WHAT TO WORK ON> Retype each line of the material below word for word; pictures stay out.

AVAILABLE RECORDS>
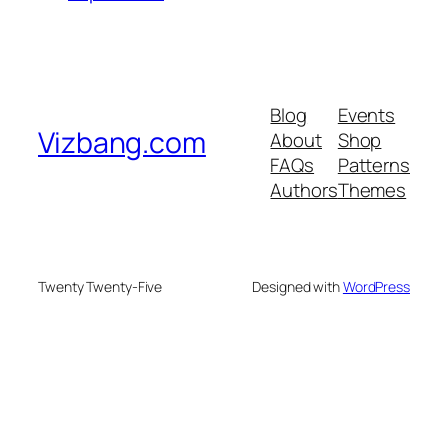
Blog
Events
Vizbang.com
About
Shop
FAQs
Patterns
Authors
Themes
Twenty Twenty-Five
Designed with
WordPress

WRITTEN RESPONSE>
Blog
Events
Vizbang.com
About
Shop
FAQs
Patterns
Authors
Themes
Twenty Twenty-Five
Designed with
WordPress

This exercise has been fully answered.